A 60-year-old man comes to the office for evaluation of a 6-month history of intermittent chest pain. He describes substernal tightness and pain that occur when he walks quickly or climbs stairs. The symptoms last about 10 minutes and slowly fade away with rest. These episodes do not happen at rest. The patient has a known history of coronary artery disease with coronary artery bypass grafting surgery 7 years ago. Other medical problems include hypertension and hyperlipidemia. Blood pressure is 140/78 mm Hg and pulse is 78/min and regular. There are no murmurs on cardiac auscultation. Lungs are clear bilaterally. Treadmill stress test is performed. Seven minutes into the test, the patient develops chest pain and the treadmill is stopped. Sublingual nitroglycerin is administered, which almost immediately relieves the patient's pain. What is the predominant mechanism responsible for the rapid pain relief in this patient?
This patient with coronary artery disease has a classic presentation of chronic stable angina (exertional chest pain relieved by rest), with rapid relief of his symptoms following the administration of sublingual nitroglycerin. Nitrates exert their effect by direct vascular smooth muscle relaxation causing systemic venodilation and an increase in peripheral venous capacitance. Their primary anti-ischemic effect is mediated by systemic vasodilation and decrease in cardiac preload resulting in a decrease in left ventricular end-diastolic and end-systolic volume. This, in turn, leads to a reduction in left ventricular systolic wall stress - which reflects afterload and is proportional to (pressure * radius / thickness) - and a decrease in myocardial oxygen demand, resulting in relief of anginal symptoms.
Although nitrates act as coronary vasodilators (via direct relaxation of coronary vascular smooth muscle cells), the beneficial effect of this mechanism is uncertain (Choice A). The coronary arterioles in the area of flow-limiting coronary stenosis are already dilated by innate mechanisms, allowing maintenance of resting blood flow across the stenotic lesion. Nitrate-induced coronary vasodilation paradoxically decreases coronary perfusion pressure across the stenotic lesion by diverting blood flow to arterioles supplying the normal myocardium.

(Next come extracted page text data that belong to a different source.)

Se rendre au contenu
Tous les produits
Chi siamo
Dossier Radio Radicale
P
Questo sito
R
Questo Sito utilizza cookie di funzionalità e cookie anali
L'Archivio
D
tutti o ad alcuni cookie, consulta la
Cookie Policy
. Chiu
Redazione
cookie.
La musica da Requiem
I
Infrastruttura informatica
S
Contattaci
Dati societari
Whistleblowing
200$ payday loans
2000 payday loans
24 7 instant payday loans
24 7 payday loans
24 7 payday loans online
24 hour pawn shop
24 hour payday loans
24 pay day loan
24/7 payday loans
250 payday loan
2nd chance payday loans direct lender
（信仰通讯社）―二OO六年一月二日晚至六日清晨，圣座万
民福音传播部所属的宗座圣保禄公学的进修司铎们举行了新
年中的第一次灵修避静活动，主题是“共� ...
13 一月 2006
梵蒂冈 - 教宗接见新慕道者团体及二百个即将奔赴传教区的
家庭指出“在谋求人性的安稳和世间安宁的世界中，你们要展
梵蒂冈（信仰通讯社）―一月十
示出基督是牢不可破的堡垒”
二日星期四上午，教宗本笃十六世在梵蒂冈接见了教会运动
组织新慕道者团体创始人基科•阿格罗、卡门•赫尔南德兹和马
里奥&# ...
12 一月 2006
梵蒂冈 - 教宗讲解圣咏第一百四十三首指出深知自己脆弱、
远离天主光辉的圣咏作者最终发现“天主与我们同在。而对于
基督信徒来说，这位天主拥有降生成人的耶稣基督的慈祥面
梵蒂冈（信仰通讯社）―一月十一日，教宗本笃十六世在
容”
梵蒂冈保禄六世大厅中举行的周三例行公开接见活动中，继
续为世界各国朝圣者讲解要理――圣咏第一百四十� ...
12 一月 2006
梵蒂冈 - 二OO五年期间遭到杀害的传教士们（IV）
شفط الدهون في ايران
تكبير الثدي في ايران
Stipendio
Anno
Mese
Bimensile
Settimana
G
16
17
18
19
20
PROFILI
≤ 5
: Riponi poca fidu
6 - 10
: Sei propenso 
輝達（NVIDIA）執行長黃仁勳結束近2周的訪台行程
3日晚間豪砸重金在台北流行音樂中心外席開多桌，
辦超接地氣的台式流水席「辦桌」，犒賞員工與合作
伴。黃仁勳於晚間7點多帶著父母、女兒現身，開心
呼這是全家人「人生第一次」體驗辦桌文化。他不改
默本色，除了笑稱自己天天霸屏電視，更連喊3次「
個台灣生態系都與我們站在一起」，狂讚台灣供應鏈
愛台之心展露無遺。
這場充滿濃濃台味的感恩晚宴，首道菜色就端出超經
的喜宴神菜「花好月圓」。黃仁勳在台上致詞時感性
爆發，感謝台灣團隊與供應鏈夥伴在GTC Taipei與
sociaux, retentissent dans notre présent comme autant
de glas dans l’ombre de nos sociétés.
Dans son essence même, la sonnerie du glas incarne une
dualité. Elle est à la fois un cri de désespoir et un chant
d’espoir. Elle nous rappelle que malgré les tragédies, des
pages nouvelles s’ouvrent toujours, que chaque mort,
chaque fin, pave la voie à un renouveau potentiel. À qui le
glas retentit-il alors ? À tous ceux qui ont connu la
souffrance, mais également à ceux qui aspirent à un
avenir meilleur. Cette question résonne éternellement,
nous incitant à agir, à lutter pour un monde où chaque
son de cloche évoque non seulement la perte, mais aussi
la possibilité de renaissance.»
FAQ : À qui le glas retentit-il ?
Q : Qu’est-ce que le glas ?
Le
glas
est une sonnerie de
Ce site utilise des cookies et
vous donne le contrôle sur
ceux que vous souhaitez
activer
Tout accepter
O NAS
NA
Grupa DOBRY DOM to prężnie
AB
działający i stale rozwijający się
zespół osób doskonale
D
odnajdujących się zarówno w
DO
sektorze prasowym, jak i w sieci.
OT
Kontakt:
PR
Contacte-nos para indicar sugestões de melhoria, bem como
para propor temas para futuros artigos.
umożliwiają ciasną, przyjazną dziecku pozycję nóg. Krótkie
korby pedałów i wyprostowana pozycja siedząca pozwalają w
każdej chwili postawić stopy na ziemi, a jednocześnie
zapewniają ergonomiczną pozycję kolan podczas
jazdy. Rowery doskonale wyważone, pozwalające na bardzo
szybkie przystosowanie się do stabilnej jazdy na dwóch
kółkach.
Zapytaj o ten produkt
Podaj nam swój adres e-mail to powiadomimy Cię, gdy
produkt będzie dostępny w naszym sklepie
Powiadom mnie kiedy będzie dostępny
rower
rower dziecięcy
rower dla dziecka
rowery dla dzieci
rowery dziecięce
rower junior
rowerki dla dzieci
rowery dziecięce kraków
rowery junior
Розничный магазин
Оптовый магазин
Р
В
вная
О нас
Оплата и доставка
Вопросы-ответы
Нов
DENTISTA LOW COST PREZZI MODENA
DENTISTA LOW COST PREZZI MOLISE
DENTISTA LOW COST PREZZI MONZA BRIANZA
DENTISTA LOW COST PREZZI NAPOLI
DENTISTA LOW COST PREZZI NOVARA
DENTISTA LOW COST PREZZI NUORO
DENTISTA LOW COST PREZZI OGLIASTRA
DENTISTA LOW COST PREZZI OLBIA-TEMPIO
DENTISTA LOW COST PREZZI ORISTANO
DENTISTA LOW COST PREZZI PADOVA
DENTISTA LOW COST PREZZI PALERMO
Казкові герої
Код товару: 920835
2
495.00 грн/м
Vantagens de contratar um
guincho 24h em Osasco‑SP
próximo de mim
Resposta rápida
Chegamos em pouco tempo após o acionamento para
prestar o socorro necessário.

(Choices B and E) Beta blockers and calcium channel blockers exert an antianginal effect partially via a decrease in the heart rate (negative chronotropic effect) or contractility (negative inotropic effect). Nitrates do not have a direct effect on cardiac chronotropy; they may cause decreased inotropy due to decreased preload, but their antianginal effect is thought to be due primarily to a reduction in wall stress.
(Choice D) At low doses (such as those used in sublingual nitroglycerin preparations), nitrates have only a modest effect on arterial and arteriolar dilation and cause minimal or no change in systemic vascular resistance. Higher doses can lead to a drop in systemic blood pressure.
Educational objective:
Sublingual nitroglycerin is used as a first-line agent for rapid relief of symptoms in patients with angina pectoris. The antiischemic effect of nitrates is mediated by systemic vasodilation with a decrease in left ventricular end-diastolic volume and wall stress resulting in decreased myocardial oxygen demand.